18 May 2015
Jersey’s tax agents are being asked to provide their views on a review of the rules applying to the taxation of distributions from Jersey resident companies.
The review is being undertaken by the Tax Policy Unit and the Taxes Office who have written directly to tax agents asking them to take part in an online questionnaire. The Treasury will also hold invited workshops to canvas the agents’ views.
The Treasury and Resources Minister Senator Alan Maclean said the intention of the review was to improve the framework of the distribution rules and, where possible, reduce the administrative burden for taxpayers.
The current distribution rules aim to ensure that Jersey resident individuals will be subject to income tax on the value they have taken out of a company where there are profits in the company which have been taxed at a rate less than 20%. A distribution could include a dividend paid (income or capital), a repayment of share capital or a loan repayment.
Options for improvements
The rules came into effect for the 2013 year of assessment and Senator Maclean said that the time was now right to look at the rules and set out options for improvements.

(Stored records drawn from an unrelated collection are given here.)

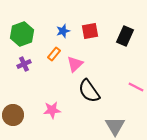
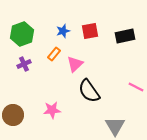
black rectangle: rotated 54 degrees clockwise
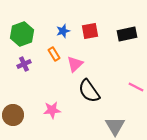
black rectangle: moved 2 px right, 2 px up
orange rectangle: rotated 72 degrees counterclockwise
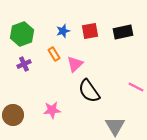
black rectangle: moved 4 px left, 2 px up
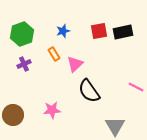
red square: moved 9 px right
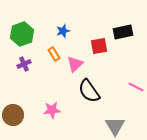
red square: moved 15 px down
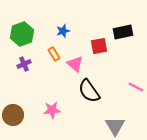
pink triangle: rotated 36 degrees counterclockwise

Senator Maclean said "The Treasury has been preparing this review for a few months and we are now at a stage where we want to seek the input of industry and gather their views before making changes to the rules.
"The department are considering a number of options, including the extension of the distribution rules to Jersey trustees and we hope that agents will welcome the review and our desire to ensure that any amendments to the distribution rules following the review are the right ones for the Island. The appropriate changes will be contained within the 2016 Budget."